The presence of goethite in the sample is indicated by the diffuse peak on the DTA curve within the 180°C to 3200°C range with a minimum at -2800°C. Within this range the DTA line should delineate a thermal peak, which corresponds with the intensity and the direction of the reaction of dehydroxylation of the hydrated form of the iron oxide. But due to the presence of the organic matter in the sample, which gives a thermal background in the temperature range of an exothermic nature, the specified peak degenerates to the shape that corresponds to a small degree. Data from thermogravimetric analysis (TGA) points out to the weight loss of 3%, which amounts to 15.8% (FeOOH) of goethite based on its stoichiometry.

The presence of a hydrocarbon phase (HPh) in the form of bitumen in the sample indicates the presence of a series of exothermic effects, which have been stretched throughout the temperature range between 3000°C and 7200°C, on a DTA curve. Reactions causing these manifestations are due to the oxidation of carbon. Endothermic processes, which produce light fractions of gaseous substances (peaks at 4000°C and 6000°C on the DTG-curve) are also observed. These processes are accompanied by the combustion of the organic matter. The most intense heat was noted in the range between 5000°C to 6000°C. Here DTA- curve is plotted with a clear peak at 5500°C. Next endothermic reaction is observed at 7100°C. It ends at 7200°C with a sharp enthalpy decrease to the level corresponding to the state of a pre-forced oxidation stage of degradation. The latter two are characterized by the effect of OM as a kerite formation, the structure of which has been seriously degraded by the oxidative processes that took place in its environment. Title kerites (household namescoal gangue, coal oil) is used as a collective for all products metamorphic mineral oil. Kerites are the minerals, lost the characteristic properties of bitumen-solubility and melting behavior. In their bulk, they are composed of kerogen and karboidy. Furthermore, kerites present in minor amounts of asphaltenes and oils, their conditional partial solubility. In appearance and physical properties kerites like coals. From the typical bitumen they differ almost complete insolubility in organic solvents and infusible.
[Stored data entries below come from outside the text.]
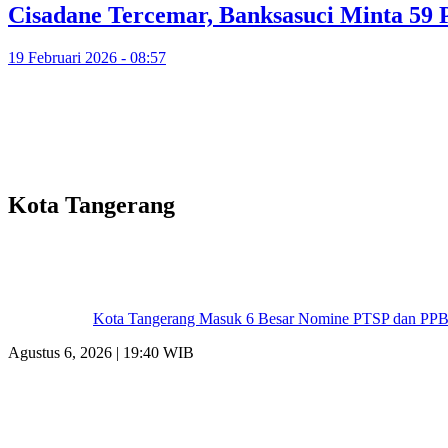
Cisadane Tercemar, Banksasuci Minta 59 
19 Februari 2026 - 08:57
Kota Tangerang
Kota Tangerang Masuk 6 Besar Nomine PTSP dan PPB, 
Agustus 6, 2026 | 19:40 WIB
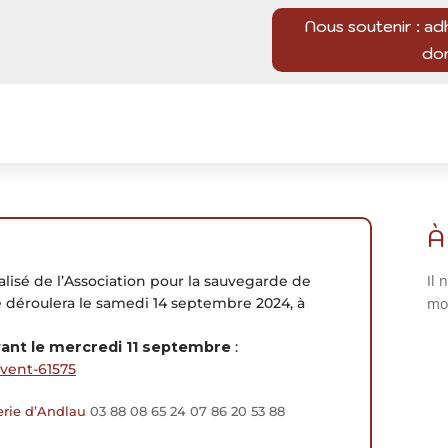
Nous soutenir : ad
do
À
Il 
isé de l’Association pour la sauvegarde de
 déroulera le samedi 14 septembre 2024, à
mo
vant le mercredi 11 septembre
:
event-61575
erie d’Andlau
03 88 08 65 24
07 86 20 53 88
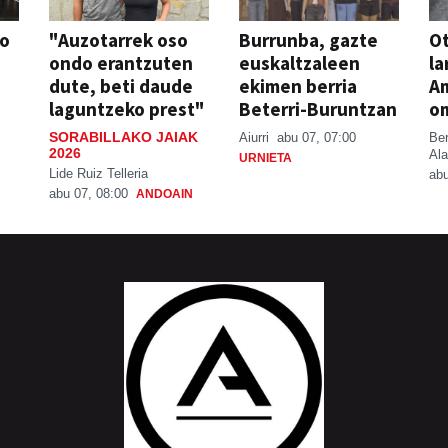
so
"Auzotarrek oso
Burrunba, gazte
Ot
ondo erantzuten
euskaltzaleen
la
dute, beti daude
ekimen berria
A
laguntzeko prest"
Beterri-Buruntzan
o
SORABILLAKO JAIAK
Aiurri
abu 07, 07:00
Be
2026
Ala
URNIETA
Lide Ruiz Telleria
abu
abu 07, 08:00
ANDOAIN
The following sample weight reductions took place in the range between 7000°C to 8900°C. On the DTG curve, the rate of mass loss is reflected as a peak, which has a small amplitude and stretched throughout the temperature scale at the interval. In this case, in the paired with thermogravimetry area on the DTA curve there were no explicit thermal manifestations of any orientation. In this connection it should be assumed that the change in mass of the sample in the said temperature interval is due to the release of volatiles from the system formed by the oxidation of the portion of the substance which belongs to the more organized carbonaceous structures. Quartz is found in the order of its behavioral features in the temperature range of 5000°C to 5600°C. Near 5000°C, the DTA curve captures the effect of lowering the enthalpy of the system, which is a characteristic of the polymorphic transformation of SiO2. At this temperature the quartz present in the sample proceeds from modification α to β. The heat absorbed by the structure leaves a small diffused peak apex on the curve. The biased effect in the low-temperature range and blurred outlines of the peak indicate the incompleteness of the structure of the mineral.

Figure 4 shows the thermogram rock number 2 with the addition of polymethyl methacrylate (PMMA) (Sample 2A). When dynamically heated, the sample responds to the heat by predominantly exothermic manifestations. It should be noted that the depolymerization temperature of PMMA to the monomer of methyl methacrylate (MMA) is 1000°C. It likely flows to absorb heat, but nevertheless the related concurrent reactions leading to formation of a new monolithic formation in the systems of PMMA + OBR or bitumen, which is part of OBR, flow with heat, therefore DTA curves are characterized by exothermic effects. Across the temperature field the effect of heat absorption by the system is not observed, which indicates the absence of any packages of H2O and CO carbonate in any sample. Apparently, the forced introduction of organic carbon to the system, in this case PMMA, the displacement of named components (if any exist) took place in the structure. Depending on the technology of organic saturation into the formation, water may be substituted by carbon or is removed altogether by the active reagents.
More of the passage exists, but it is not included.